Problem requirements - Repeat each entry exactly and drop the pictures.

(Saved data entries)

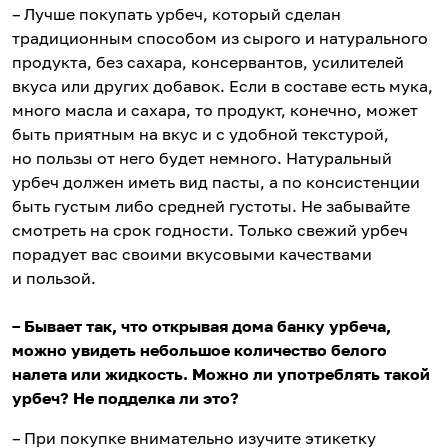
– Лучше покупать урбеч, который сделан
традиционным способом из сырого и натурального
продукта, без сахара, консервантов, усилителей
вкуса или других добавок. Если в составе есть мука,
много масла и сахара, то продукт, конечно, может
быть приятным на вкус и с удобной текстурой,
но пользы от него будет немного. Натуральный
урбеч должен иметь вид пасты, а по консистенции
быть густым либо средней густоты. Не забывайте
смотреть на срок годности. Только свежий урбеч
порадует вас своими вкусовыми качествами
и пользой.
– Бывает так, что открывая дома банку урбеча,
можно увидеть небольшое количество белого
налета или жидкость. Можно ли употреблять такой
урбеч? Не подделка ли это?
– При покупке внимательно изучите этикетку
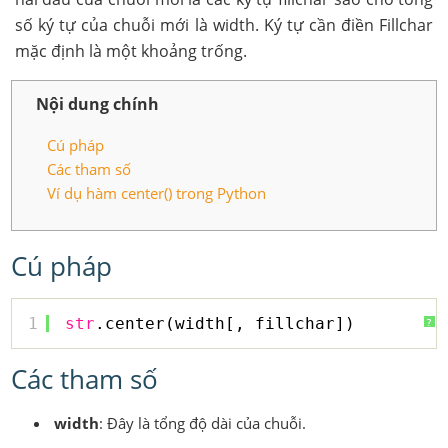
số ký tự của chuỗi mới là width. Ký tự cần điền Fillchar
mặc định là một khoảng trống.
Nội dung chính
Cú pháp
Các tham số
Ví dụ hàm center() trong Python
Cú pháp
1
str
.center(width[, fillchar])
?
Các tham số
width
: Đây là tổng độ dài của chuỗi.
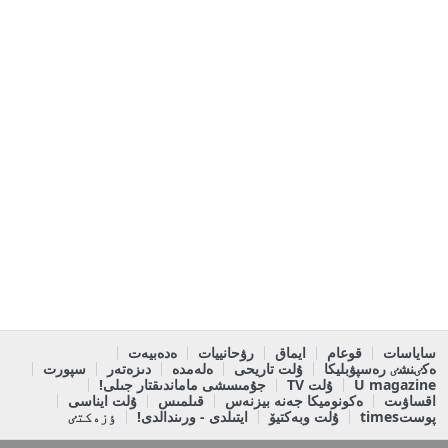
ساياسات
قوعام
ايماق
رۋحانييات
ەدەبيەت
ەكٸنشٸ رەسپۋبليكا
ۇلت تاريحى
ەلەمدە
دىزەتەر
سپورت
U magazine
ۇلت TV
جۇمىسشى ماماندىقتار جىلى!
اقساۋىت
ەكونوميكا جەنە بيزنەس
قىلمىس
ۇلت ايناسى
پوستtimes
ۇلت وبەكتيۆ
ايتىلدى - ورىندالدى!
ٶزەكتٸ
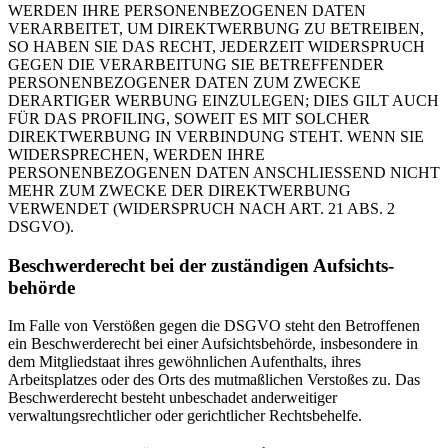
WERDEN IHRE PERSONENBEZOGENEN DATEN
VERARBEITET, UM DIREKTWERBUNG ZU BETREIBEN,
SO HABEN SIE DAS RECHT, JEDERZEIT WIDERSPRUCH
GEGEN DIE VERARBEITUNG SIE BETREFFENDER
PERSONENBEZOGENER DATEN ZUM ZWECKE
DERARTIGER WERBUNG EINZULEGEN; DIES GILT AUCH
FÜR DAS PROFILING, SOWEIT ES MIT SOLCHER
DIREKTWERBUNG IN VERBINDUNG STEHT. WENN SIE
WIDERSPRECHEN, WERDEN IHRE
PERSONENBEZOGENEN DATEN ANSCHLIESSEND NICHT
MEHR ZUM ZWECKE DER DIREKTWERBUNG
VERWENDET (WIDERSPRUCH NACH ART. 21 ABS. 2
DSGVO).
Beschwerde­recht bei der zuständigen Aufsichts­
behörde
Im Falle von Verstößen gegen die DSGVO steht den Betroffenen
ein Beschwerderecht bei einer Aufsichtsbehörde, insbesondere in
dem Mitgliedstaat ihres gewöhnlichen Aufenthalts, ihres
Arbeitsplatzes oder des Orts des mutmaßlichen Verstoßes zu. Das
Beschwerderecht besteht unbeschadet anderweitiger
verwaltungsrechtlicher oder gerichtlicher Rechtsbehelfe.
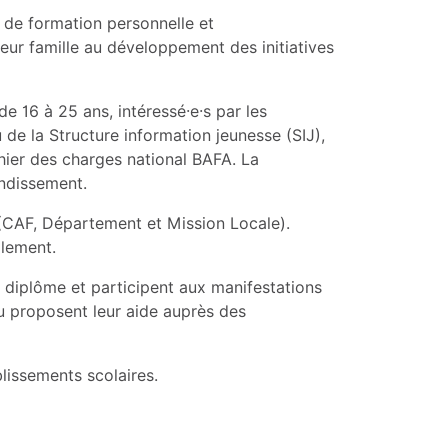
s de formation personnelle et
leur famille au développement des initiatives
 16 à 25 ans, intéressé·e·s par les
 de la Structure information jeunesse (SIJ),
hier des charges national BAFA. La
ondissement.
s (CAF, Département et Mission Locale).
alement.
du diplôme et participent aux manifestations
ou proposent leur aide auprès des
blissements scolaires.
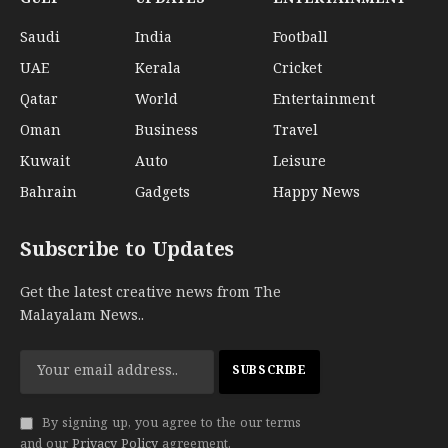
Saudi
India
Football
UAE
Kerala
Cricket
Qatar
World
Entertainment
Oman
Business
Travel
Kuwait
Auto
Leisure
Bahrain
Gadgets
Happy News
Subscribe to Updates
Get the latest creative news from The
Malayalam News..
By signing up, you agree to the our terms
and our
Privacy Policy
agreement.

Result of this task -
– Лучше покупать урбеч, который сделан
традиционным способом из сырого и натурального
продукта, без сахара, консервантов, усилителей
вкуса или других добавок. Если в составе есть мука,
много масла и сахара, то продукт, конечно, может
быть приятным на вкус и с удобной текстурой,
но пользы от него будет немного. Натуральный
урбеч должен иметь вид пасты, а по консистенции
быть густым либо средней густоты. Не забывайте
смотреть на срок годности. Только свежий урбеч
порадует вас своими вкусовыми качествами
и пользой.
– Бывает так, что открывая дома банку урбеча,
можно увидеть небольшое количество белого
налета или жидкость. Можно ли употреблять такой
урбеч? Не подделка ли это?
– При покупке внимательно изучите этикетку
số ký tự của chuỗi mới là width. Ký tự cần điền Fillchar
mặc định là một khoảng trống.
Nội dung chính
Cú pháp
Các tham số
Ví dụ hàm center() trong Python
Cú pháp
1
str
.center(width[, fillchar])
?
Các tham số
width
: Đây là tổng độ dài của chuỗi.
ساياسات
قوعام
ايماق
رۋحانييات
ەدەبيەت
ەكٸنشٸ رەسپۋبليكا
ۇلت تاريحى
ەلەمدە
دىزەتەر
سپورت
U magazine
ۇلت TV
جۇمىسشى ماماندىقتار جىلى!
اقساۋىت
ەكونوميكا جەنە بيزنەس
قىلمىس
ۇلت ايناسى
پوستtimes
ۇلت وبەكتيۆ
ايتىلدى - ورىندالدى!
ٶزەكتٸ
WERDEN IHRE PERSONENBEZOGENEN DATEN
VERARBEITET, UM DIREKTWERBUNG ZU BETREIBEN,
SO HABEN SIE DAS RECHT, JEDERZEIT WIDERSPRUCH
GEGEN DIE VERARBEITUNG SIE BETREFFENDER
PERSONENBEZOGENER DATEN ZUM ZWECKE
DERARTIGER WERBUNG EINZULEGEN; DIES GILT AUCH
FÜR DAS PROFILING, SOWEIT ES MIT SOLCHER
DIREKTWERBUNG IN VERBINDUNG STEHT. WENN SIE
WIDERSPRECHEN, WERDEN IHRE
PERSONENBEZOGENEN DATEN ANSCHLIESSEND NICHT
MEHR ZUM ZWECKE DER DIREKTWERBUNG
VERWENDET (WIDERSPRUCH NACH ART. 21 ABS. 2
DSGVO).
Beschwerde­recht bei der zuständigen Aufsichts­
behörde
Im Falle von Verstößen gegen die DSGVO steht den Betroffenen
ein Beschwerderecht bei einer Aufsichtsbehörde, insbesondere in
dem Mitgliedstaat ihres gewöhnlichen Aufenthalts, ihres
Arbeitsplatzes oder des Orts des mutmaßlichen Verstoßes zu. Das
Beschwerderecht besteht unbeschadet anderweitiger
verwaltungsrechtlicher oder gerichtlicher Rechtsbehelfe.
s de formation personnelle et
leur famille au développement des initiatives
 16 à 25 ans, intéressé·e·s par les
 de la Structure information jeunesse (SIJ),
hier des charges national BAFA. La
ondissement.
s (CAF, Département et Mission Locale).
alement.
du diplôme et participent aux manifestations
ou proposent leur aide auprès des
blissements scolaires.
Saudi
India
Football
UAE
Kerala
Cricket
Qatar
World
Entertainment
Oman
Business
Travel
Kuwait
Auto
Leisure
Bahrain
Gadgets
Happy News
Subscribe to Updates
Get the latest creative news from The
Malayalam News..
By signing up, you agree to the our terms
and our
Privacy Policy
agreement.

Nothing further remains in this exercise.